Irish dairy exports performed well in 2021, with the value of exports exceeding €5bn for the third successive year. The combination of strong market returns across the main categories of butter, cheese, and powders, coupled with a diversified market mix underpinned overall exports. Strong demand in North America and Africa countered the dampening effect of softer demand for specialised infant nutrition products in Asia.
Meat and Livestock
The total value of meat and livestock exports increased by 4% to €3.5bn in 2021, which was a strong performance given the challenges of the year. Below the top-line growth, individual sectors experienced differing market trends, with strong demand and higher prices in beef and sheepmeat, and a weaker market for poultry and pigmeat. Meat and livestock exports were up 7% when compared to 2019
The value of primary seafood exports returned to growth last year, increasing by 6% to €485m, albeit with varying trends across the sector. Pelagic exporters experienced a difficult 2021, with a cut to the mackerel quota as a result of the EU-UK Trade and Cooperation Agreement. The value of pelagic exports for the year was down 1% to €169m, helped by the strength of Asian markets. Shellfish exports were boosted by the reopening of foodservice channels in Europe and Asia during 2021. The value of shellfish exports increased by 25% to €165 million.
Prepared Consumer Foods
Prepared Consumer Foods (PCF) exports, (which includes consumer ready products, such as ready meals, pizzas, soups, and baked goods), increased by 3% in value terms last year to €2.5bn. This performance reflected sustained strong sales across retail, most notably for the meal solutions category, but also for bread and for value added pigmeat. Foodservice closures due to the pandemic in the first half of the year continued to cause significant declines in the exports of processed cheese, value-added beef, and sweet bakery products.

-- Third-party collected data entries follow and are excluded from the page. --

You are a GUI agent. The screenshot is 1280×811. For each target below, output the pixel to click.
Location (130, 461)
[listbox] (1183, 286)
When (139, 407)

This category, which comprises a wide range of consumer ready products, is highly dependent on the UK, with just over two-thirds of exports destined for that market.
The value of drinks exports increased by 19% to €1.62bn last, which was a strong recovery after the difficulties of 2020 and returned exports to 2019 levels. That recovery was most robust in Irish whiskey and cream liqueur exports, particularly notably to the US.
Whiskey exports were worth €856m last year – up 25% compared to 2020. The growing trend of premiumisation and the position of Irish whiskey in this segment led to the value of Irish whiskey exports increasing at a stronger pace than volumes.